Assignment:
Some of the lines below need repeating. Reproduce exactly those between the lines holding "Crayons & porte-mines publicitaires" and "przetwarzanych danych osobowych jest Fundacja", inclusive.

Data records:
________

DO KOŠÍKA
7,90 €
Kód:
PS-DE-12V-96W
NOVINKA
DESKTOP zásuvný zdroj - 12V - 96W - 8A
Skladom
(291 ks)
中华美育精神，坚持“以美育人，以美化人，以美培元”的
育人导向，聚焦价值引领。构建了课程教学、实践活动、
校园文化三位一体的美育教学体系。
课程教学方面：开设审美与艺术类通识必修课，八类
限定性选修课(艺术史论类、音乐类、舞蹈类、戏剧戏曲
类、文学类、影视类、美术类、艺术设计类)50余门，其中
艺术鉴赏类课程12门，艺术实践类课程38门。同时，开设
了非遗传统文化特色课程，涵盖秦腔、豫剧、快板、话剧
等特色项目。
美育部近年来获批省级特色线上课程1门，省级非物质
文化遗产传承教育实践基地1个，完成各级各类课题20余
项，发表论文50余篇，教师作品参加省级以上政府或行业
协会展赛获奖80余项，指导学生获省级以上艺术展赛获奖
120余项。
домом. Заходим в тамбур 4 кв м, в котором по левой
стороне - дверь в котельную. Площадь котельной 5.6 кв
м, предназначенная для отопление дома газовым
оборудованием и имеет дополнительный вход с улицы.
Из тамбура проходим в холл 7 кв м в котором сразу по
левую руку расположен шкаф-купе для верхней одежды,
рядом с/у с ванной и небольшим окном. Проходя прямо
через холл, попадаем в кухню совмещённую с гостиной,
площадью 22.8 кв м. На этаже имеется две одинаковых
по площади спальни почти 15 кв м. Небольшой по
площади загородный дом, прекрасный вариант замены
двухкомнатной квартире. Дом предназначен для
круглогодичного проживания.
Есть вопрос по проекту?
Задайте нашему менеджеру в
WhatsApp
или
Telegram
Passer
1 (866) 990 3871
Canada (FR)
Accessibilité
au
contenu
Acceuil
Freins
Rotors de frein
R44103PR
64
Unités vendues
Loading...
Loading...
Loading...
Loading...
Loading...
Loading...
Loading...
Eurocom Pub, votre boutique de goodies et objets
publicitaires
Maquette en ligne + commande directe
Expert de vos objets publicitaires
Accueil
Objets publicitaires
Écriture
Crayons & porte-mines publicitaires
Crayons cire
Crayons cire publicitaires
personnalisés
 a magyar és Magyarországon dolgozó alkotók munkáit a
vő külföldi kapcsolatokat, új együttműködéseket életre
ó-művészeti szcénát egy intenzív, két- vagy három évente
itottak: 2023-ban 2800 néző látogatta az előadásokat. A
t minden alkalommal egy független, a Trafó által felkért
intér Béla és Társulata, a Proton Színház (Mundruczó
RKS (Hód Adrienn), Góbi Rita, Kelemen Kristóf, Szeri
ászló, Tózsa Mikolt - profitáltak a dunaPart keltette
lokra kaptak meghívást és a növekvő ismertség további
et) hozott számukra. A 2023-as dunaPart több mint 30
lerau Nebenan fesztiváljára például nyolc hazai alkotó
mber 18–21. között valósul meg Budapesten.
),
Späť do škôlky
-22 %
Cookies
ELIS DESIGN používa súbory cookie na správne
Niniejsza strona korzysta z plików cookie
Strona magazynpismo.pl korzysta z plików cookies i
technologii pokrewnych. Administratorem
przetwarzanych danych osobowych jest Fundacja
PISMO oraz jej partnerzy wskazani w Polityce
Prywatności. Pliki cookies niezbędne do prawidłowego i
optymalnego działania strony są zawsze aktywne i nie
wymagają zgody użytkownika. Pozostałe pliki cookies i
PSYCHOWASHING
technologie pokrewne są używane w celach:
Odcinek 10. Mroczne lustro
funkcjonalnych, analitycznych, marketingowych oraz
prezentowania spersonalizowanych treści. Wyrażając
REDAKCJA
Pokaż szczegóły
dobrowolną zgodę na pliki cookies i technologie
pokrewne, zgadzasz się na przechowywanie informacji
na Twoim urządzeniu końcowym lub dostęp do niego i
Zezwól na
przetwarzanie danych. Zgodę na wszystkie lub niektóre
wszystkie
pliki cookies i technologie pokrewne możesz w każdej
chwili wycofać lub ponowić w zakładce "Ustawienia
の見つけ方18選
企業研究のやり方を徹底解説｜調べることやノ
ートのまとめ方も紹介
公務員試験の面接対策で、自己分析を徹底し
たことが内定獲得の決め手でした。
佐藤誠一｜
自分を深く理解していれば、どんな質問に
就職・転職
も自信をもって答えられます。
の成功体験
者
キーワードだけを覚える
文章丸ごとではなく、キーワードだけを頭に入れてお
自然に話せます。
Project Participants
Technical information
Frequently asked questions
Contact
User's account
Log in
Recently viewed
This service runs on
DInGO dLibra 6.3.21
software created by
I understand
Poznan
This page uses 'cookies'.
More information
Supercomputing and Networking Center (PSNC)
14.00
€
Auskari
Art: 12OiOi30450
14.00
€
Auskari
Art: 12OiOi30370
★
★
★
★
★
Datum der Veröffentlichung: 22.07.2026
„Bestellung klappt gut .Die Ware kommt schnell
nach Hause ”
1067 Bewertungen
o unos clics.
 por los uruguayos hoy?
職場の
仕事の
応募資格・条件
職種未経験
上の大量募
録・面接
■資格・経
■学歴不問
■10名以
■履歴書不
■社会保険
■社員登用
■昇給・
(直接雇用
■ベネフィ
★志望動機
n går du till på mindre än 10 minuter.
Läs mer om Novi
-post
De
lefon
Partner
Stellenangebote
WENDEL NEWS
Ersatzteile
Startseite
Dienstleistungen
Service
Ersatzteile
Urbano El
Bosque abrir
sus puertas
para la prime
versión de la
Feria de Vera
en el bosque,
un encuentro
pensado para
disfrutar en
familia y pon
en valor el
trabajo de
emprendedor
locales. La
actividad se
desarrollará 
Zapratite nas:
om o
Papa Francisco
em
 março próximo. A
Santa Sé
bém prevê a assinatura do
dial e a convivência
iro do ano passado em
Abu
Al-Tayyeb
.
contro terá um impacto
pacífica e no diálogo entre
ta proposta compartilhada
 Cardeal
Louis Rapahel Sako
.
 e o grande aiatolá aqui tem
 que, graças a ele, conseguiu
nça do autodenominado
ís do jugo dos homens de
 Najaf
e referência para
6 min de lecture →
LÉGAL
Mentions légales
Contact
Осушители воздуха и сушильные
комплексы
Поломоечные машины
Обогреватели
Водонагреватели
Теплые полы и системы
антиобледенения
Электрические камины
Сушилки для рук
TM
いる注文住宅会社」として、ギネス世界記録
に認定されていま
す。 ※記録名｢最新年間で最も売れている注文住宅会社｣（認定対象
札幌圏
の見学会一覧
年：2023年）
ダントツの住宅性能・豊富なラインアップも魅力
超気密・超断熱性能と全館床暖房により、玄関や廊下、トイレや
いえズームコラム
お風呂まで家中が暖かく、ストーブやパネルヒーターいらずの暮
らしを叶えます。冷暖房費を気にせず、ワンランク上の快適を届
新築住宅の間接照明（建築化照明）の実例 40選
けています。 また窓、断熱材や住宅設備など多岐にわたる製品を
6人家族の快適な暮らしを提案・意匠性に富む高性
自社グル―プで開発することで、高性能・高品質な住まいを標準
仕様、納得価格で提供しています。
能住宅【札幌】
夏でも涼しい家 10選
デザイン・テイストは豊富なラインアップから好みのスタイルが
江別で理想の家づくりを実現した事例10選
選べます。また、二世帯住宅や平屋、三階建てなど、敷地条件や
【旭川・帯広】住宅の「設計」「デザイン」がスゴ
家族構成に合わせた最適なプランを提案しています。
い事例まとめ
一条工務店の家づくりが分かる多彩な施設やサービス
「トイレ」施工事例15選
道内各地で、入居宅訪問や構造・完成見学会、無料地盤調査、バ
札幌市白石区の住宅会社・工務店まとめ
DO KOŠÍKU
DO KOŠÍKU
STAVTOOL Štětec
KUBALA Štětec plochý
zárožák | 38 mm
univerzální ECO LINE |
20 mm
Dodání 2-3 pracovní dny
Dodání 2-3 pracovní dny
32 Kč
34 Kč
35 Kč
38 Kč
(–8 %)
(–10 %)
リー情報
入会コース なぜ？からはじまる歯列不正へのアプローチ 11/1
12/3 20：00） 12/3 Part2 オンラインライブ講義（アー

________

Exercise answer:
Crayons & porte-mines publicitaires
Crayons cire
Crayons cire publicitaires
personnalisés
 a magyar és Magyarországon dolgozó alkotók munkáit a
vő külföldi kapcsolatokat, új együttműködéseket életre
ó-művészeti szcénát egy intenzív, két- vagy három évente
itottak: 2023-ban 2800 néző látogatta az előadásokat. A
t minden alkalommal egy független, a Trafó által felkért
intér Béla és Társulata, a Proton Színház (Mundruczó
RKS (Hód Adrienn), Góbi Rita, Kelemen Kristóf, Szeri
ászló, Tózsa Mikolt - profitáltak a dunaPart keltette
lokra kaptak meghívást és a növekvő ismertség további
et) hozott számukra. A 2023-as dunaPart több mint 30
lerau Nebenan fesztiváljára például nyolc hazai alkotó
mber 18–21. között valósul meg Budapesten.
),
Späť do škôlky
-22 %
Cookies
ELIS DESIGN používa súbory cookie na správne
Niniejsza strona korzysta z plików cookie
Strona magazynpismo.pl korzysta z plików cookies i
technologii pokrewnych. Administratorem
przetwarzanych danych osobowych jest Fundacja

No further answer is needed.